Restoration of chaperone-mediated autophagy in aging liver improves cellular maintenance and hepatic function

http://www.ncbi.nlm.nih.gov/pmc/articles/PMC2722716/

Chaperone-mediated autophagy (CMA), a selective mechanism for degradation of cytosolic proteins in lysosomes, contributes to the removal of altered proteins as part of the cellular quality-control systems1,2. We have previously found that CMA activity declines in aged organisms and have proposed that this failure in cellular clearance could contribute to the accumulation of altered proteins, the abnormal cellular homeostasis and, eventually, the functional loss characteristic of aged organisms. To determine whether these negative features of aging can be prevented by maintaining efficient autophagic activity until late in life, in this work we have corrected the CMA defect in aged rodents. We have generated a double transgenic mouse model in which the amount of the lysosomal receptor for CMA, previously shown to decrease in abundance with age3, can be modulated. We have analyzed in this model the consequences of preventing the age-dependent decrease in receptor abundance in aged rodents at the cellular and organ levels. We show here that CMA activity is maintained until advanced ages if the decrease in the receptor abundance is prevented and that preservation of autophagic activity is associated with lower intracellular accumulation of damaged proteins, better ability to handle protein damage and improved organ function.
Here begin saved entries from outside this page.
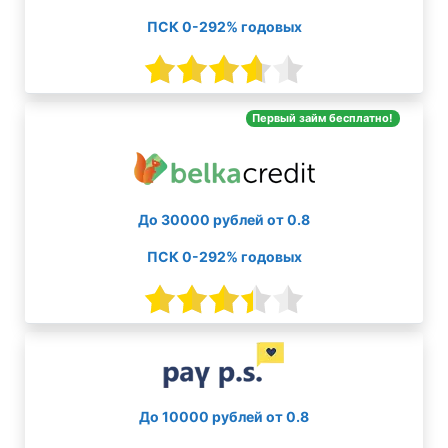
ПСК 0-292% годовых
Первый займ бесплатно!
До 30000 рублей от 0.8
ПСК 0-292% годовых
До 10000 рублей от 0.8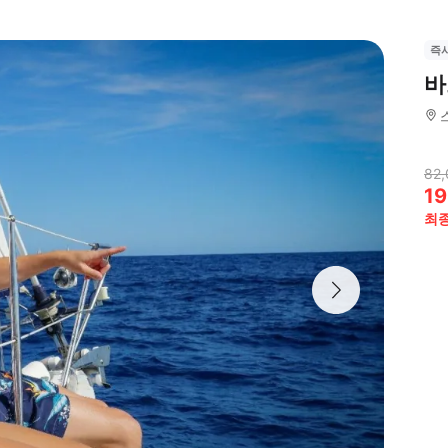
즉
바
82,
19
최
Autophagy is a cellular process that mediates the degradation of intracellular components in lysosomes, thus contributing to maintenance of cellular homeostasis, intracellular clearance of damaged structures and adaptation to environmental challenges4. Defective autophagy has been linked to common human diseases4. A decrease in autophagic activity with age, described in almost all model organisms analyzed, has been proposed to contribute to age-dependent accumulation of damaged intracellular components that lead to altered cellular homeostasis and loss of function in aging5.
Three different autophagic pathways—macroautophagy, microautophagy and CMA—have been described in mammalian cells on the basis of their mechanisms for delivery of cargo to lysosomes4,6. Whereas in macro- and microautophagy complete regions of the cytosol are sequestered and delivered to lysosomes all at once, in CMA individual proteins cross the lysosomal membrane one by one for their degradation1,2. The substrates of CMA are a subset of cytosolic proteins with a motif recognized by the hsc70 chaperone7. The chaperone-substrate complex binds to the CMA receptor, the lysosomal-associated membrane protein-2A (LAMP-2A)8. After unfolding9, the substrate crosses the lysosomal membrane assisted by a lumenal chaperone (lys-hsc70)10 and is rapidly degraded. CMA is maximally activated during stresses such as prolonged starvation, mild oxidation and other conditions resulting in protein damage1,2. CMA activity decreases during aging3 and in some age-related disorders such as familial forms of Parkinson’s disease11.
We have proposed that reduced lysosomal abundance of LAMP-2A is responsible for the decline in CMA activity during aging3. To determine whether maintaining LAMP-2A abundance constant throughout the mouse life span prevents autophagic decline and delays aging features associated with poor handling of cellular damage, we generated a double transgenic mouse carrying a transgene encoding a Tet regulator (which is bound by tetracycline or a related antibiotic, doxycycline) under the control of the albumin promoter (Alb-Tet-off-L2A). In this mouse, expression of an exogenous copy of the gene encoding LAMP-2A can be regulated in liver—where the age-related CMA defect has been well characterized3,12—by addition of doxycycline to the diet (doxycycline diet; Fig. 1a). In young Alb-Tet-off-L2A mice, we verified that removal of the doxycycline diet increased LAMP-2A abundance two- to fourfold only in liver, that LAMP-2A was properly targeted to lysosomes and did not alter the levels of other LAMPs, and that the additional LAMP-2A was functional in CMA, as lysosomal-enriched fractions isolated from young transgenic mice exposed to mild oxidative stress (to maximally activate CMA) showed higher rates of CMA than those from wild-type littermates (Fig. 1b–d and Supplementary Fig. 1 online). Expression of the Tet regulator in liver was mainly restricted to hepatocytes (Supplementary Fig. 2 online).